• TASK TO CARRY OUT: The answer should be each line from the entries below that has the word "with" in it.

>>

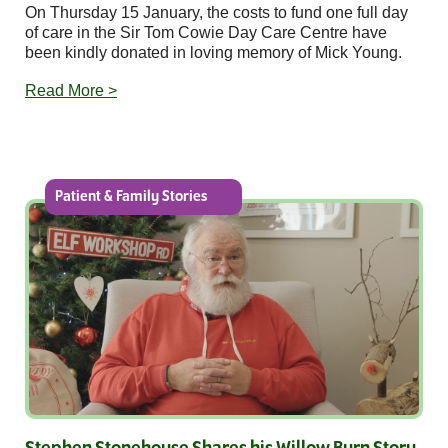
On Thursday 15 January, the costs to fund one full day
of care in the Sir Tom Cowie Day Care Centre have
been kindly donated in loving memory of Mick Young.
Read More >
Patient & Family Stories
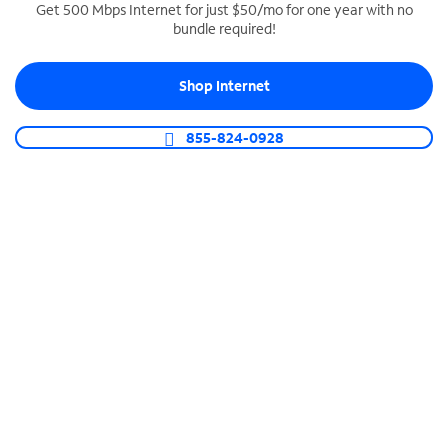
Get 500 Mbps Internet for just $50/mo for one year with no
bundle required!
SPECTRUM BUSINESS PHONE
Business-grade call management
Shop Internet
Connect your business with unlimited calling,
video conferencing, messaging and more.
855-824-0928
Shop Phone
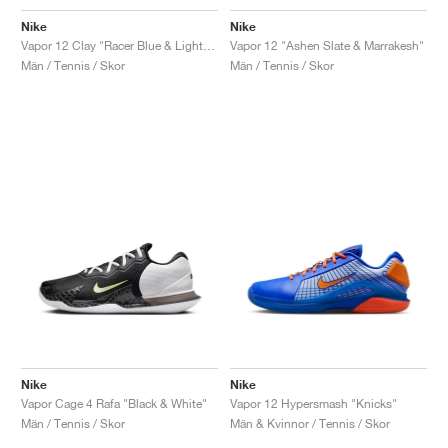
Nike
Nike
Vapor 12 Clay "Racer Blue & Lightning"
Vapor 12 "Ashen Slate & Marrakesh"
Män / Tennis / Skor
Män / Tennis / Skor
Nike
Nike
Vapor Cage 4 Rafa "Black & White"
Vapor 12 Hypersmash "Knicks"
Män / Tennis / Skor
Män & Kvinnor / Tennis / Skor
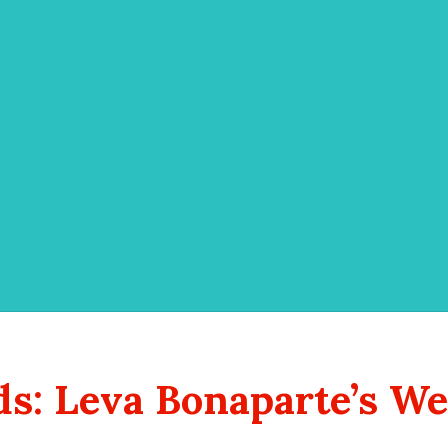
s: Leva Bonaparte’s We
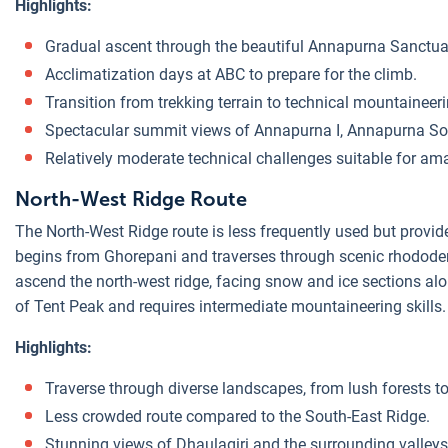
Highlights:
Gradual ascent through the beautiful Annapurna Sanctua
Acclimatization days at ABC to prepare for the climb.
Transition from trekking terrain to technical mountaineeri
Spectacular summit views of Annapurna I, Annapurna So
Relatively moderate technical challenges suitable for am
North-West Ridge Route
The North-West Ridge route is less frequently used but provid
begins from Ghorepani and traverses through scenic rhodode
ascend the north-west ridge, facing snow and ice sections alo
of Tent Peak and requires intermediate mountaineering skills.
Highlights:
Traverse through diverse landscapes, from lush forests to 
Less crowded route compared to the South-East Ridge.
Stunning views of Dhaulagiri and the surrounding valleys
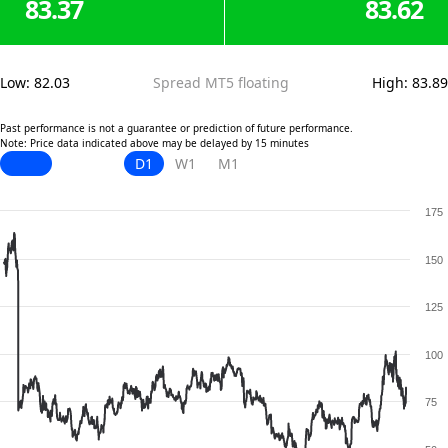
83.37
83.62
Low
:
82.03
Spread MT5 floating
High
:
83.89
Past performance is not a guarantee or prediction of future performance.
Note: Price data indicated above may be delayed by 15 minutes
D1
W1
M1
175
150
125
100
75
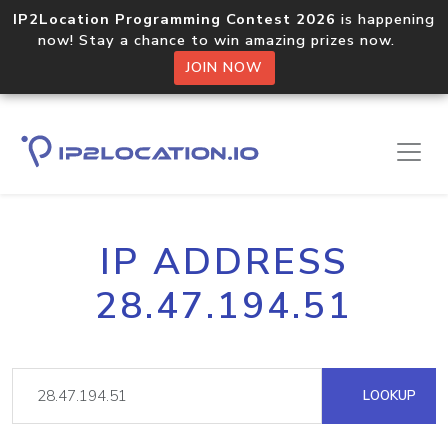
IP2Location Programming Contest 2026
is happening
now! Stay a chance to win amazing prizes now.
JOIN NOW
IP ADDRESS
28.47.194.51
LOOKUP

<<

• RESPONSE AREA:
Get 500 Mbps Internet for just $50/mo for one year with no
Connect your business with unlimited calling,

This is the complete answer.